Sunday, September 21, 2014

Correlation Coefficient

Correlation coefficient

It's been a while since we looked at anything from the domain of statistics so here's another little bite-sized piece - a function to compute Pearson's "product moment correlation coefficient".

It's a measure of dependence between two data sets. We'll express it in terms of unbiased standard deviation which I didn't write out before so I'll include that function too.

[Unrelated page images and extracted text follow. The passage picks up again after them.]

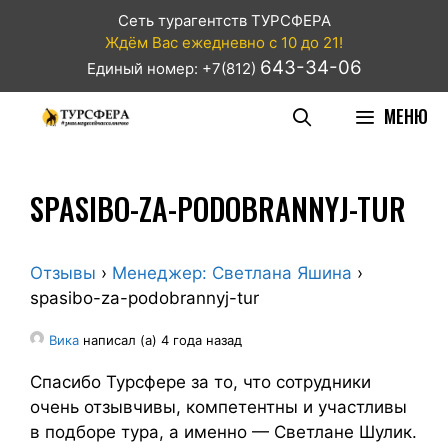
Сеть турагентств ТУРСФЕРА
Ждём Вас ежедневно с 10 до 21!
643-34-06
Единый номер: +7(812)
МЕНЮ
SPASIBO-ZA-PODOBRANNYJ-TUR
Отзывы
›
Менеджер: Светлана Яшина
›
spasibo-za-podobrannyj-tur
Вика
написал (а) 4 года назад
Спасибо Турсфере за то, что сотрудники
очень отзывчивы, компетентны и участливы
в подборе тура, а именно — Светлане Шулик.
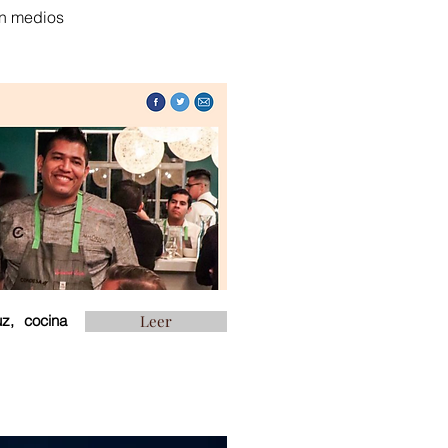
en medios
z, cocina
Leer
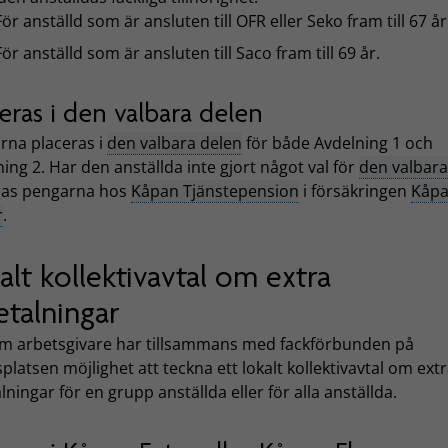
För anställd som är ansluten till OFR eller Seko fram till 67 år
För anställd som är ansluten till Saco fram till 69 år.
eras i den valbara delen
rna placeras i
den valbara delen
för både Avdelning 1 och
ing 2. Har den anställda inte gjort något val för
den valbara
ras pengarna hos
Kåpan Tjänstepension
i försäkringen
Kåp
r
.
alt kollektivavtal om extra
etalningar
m arbetsgivare har tillsammans med fackförbunden på
platsen möjlighet att teckna ett lokalt kollektivavtal om ext
lningar för en grupp anställda eller för alla anställda.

let unbiased_standard_deviation t =
  (*http://en.wikipedia.org/wiki/Unbiased_estimation_of_standard_deviation

    In statistics and in particular statistical theory, unbiased
    estimation of a standard deviation is the calculation from a
    statistical sample of an estimated value of the standard deviation
    (a measure of statistical dispersion) of a population of values,
    in such a way that the expected value of the calculation equals
    the true value.

  *)
 let av = arithmetic_mean t in
 let squared_diffs =
   List.fold_left (fun acc xi -> ((xi -. av) *. (xi -. av)) :: acc) [] t
 in sqrt ((sum squared_diffs)/.((float_of_int (List.length t)) -. 1.0))

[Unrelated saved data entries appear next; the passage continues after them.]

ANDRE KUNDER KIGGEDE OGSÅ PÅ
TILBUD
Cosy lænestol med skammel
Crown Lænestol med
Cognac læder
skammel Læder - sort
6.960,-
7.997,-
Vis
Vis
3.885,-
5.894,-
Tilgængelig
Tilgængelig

let correlation_coefficient x y =
  (*http://en.wikipedia.org/wiki/Correlation_and_dependence

    The most familiar measure of dependence between two quantities is
    the Pearson product-moment correlation coefficient, or "Pearson's
    correlation coefficient", commonly called simply "the correlation
    coefficient". It is obtained by dividing the covariance of the two
    variables by the product of their standard deviations.  
  *) 

  let x_b = arithmetic_mean x in
  let y_b = arithmetic_mean y in
  let s_x = unbiased_standard_deviation x in
  let s_y = unbiased_standard_deviation y in

  if s_x = 0. || s_y = 0. then 0.
  else
    let f acc x_i y_i =
      acc +. ((x_i -. x_b) *. (y_i -. y_b)) in
    let n = float_of_int (List.length x) in
    let s = List.fold_left2 f 0.0 x y  in
    s/.((n -. 1.) *. s_x *. s_y)

Saturday, September 6, 2014

Concatenation of a list of strings

Concatenation of a list of strings

Here's another fun (but probably silly) exercise. Its value I posit, is in highlighting the fundamental similarities that exist between the C++ and OCaml languages (that emerge when one "peeks" beyond the apparent dissimilarities on the surface). Maybe this sort of comparison aids in "lowering the barrier to entry" for the C++ programmer embarking on a journey into OCaml? Anyway, here we go.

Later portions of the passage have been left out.